* WHAT YOU ARE ASKED TO DO *
If a record holds a picture, drop the picture and repeat everything else word for word.

* SUPPLIED MATERIAL *

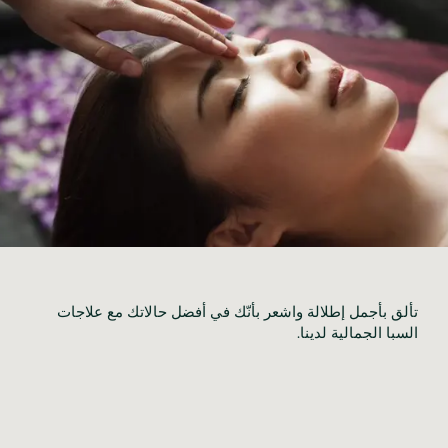
تألق بأجمل إطلالة واشعر بأنّك في أفضل حالاتك مع علاجات 
السبا الجمالية لدينا.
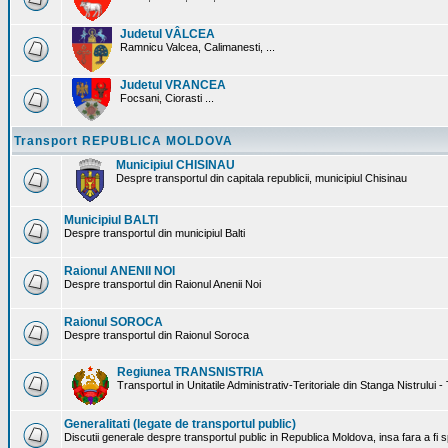
Judetul VÂLCEA
Ramnicu Valcea, Calimanesti, ...
Judetul VRANCEA
Focsani, Ciorasti ...
Transport REPUBLICA MOLDOVA
Municipiul CHISINAU
Despre transportul din capitala republicii, municipiul Chisinau
Municipiul BALTI
Despre transportul din municipiul Balti
Raionul ANENII NOI
Despre transportul din Raionul Anenii Noi
Raionul SOROCA
Despre transportul din Raionul Soroca
Regiunea TRANSNISTRIA
Transportul in Unitatile Administrativ-Teritoriale din Stanga Nistrului -
Generalitati (legate de transportul public)
Discutii generale despre transportul public in Republica Moldova, insa fara a fi s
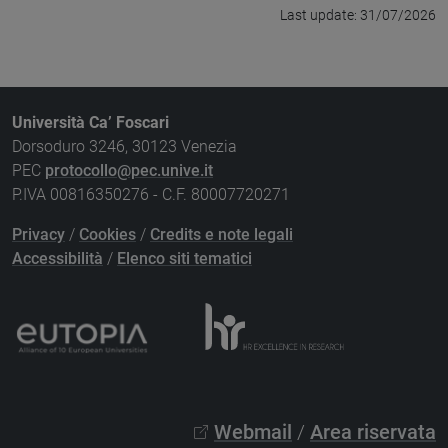
Last update: 31/07/2026
Università Ca’ Foscari
Dorsoduro 3246, 30123 Venezia
PEC
protocollo@pec.unive.it
P.IVA 00816350276 - C.F. 80007720271
Privacy
/
Cookies
/
Credits e note legali
Accessibilità
/
Elenco siti tematici
Webmail
/
Area riservata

* THE ANSWER *
تألق بأجمل إطلالة واشعر بأنّك في أفضل حالاتك مع علاجات 
السبا الجمالية لدينا.
Judetul VÂLCEA
Ramnicu Valcea, Calimanesti, ...
Judetul VRANCEA
Focsani, Ciorasti ...
Transport REPUBLICA MOLDOVA
Municipiul CHISINAU
Despre transportul din capitala republicii, municipiul Chisinau
Municipiul BALTI
Despre transportul din municipiul Balti
Raionul ANENII NOI
Despre transportul din Raionul Anenii Noi
Raionul SOROCA
Despre transportul din Raionul Soroca
Regiunea TRANSNISTRIA
Transportul in Unitatile Administrativ-Teritoriale din Stanga Nistrului -
Generalitati (legate de transportul public)
Discutii generale despre transportul public in Republica Moldova, insa fara a fi s
Last update: 31/07/2026
Università Ca’ Foscari
Dorsoduro 3246, 30123 Venezia
PEC
protocollo@pec.unive.it
P.IVA 00816350276 - C.F. 80007720271
Privacy
/
Cookies
/
Credits e note legali
Accessibilità
/
Elenco siti tematici
Webmail
/
Area riservata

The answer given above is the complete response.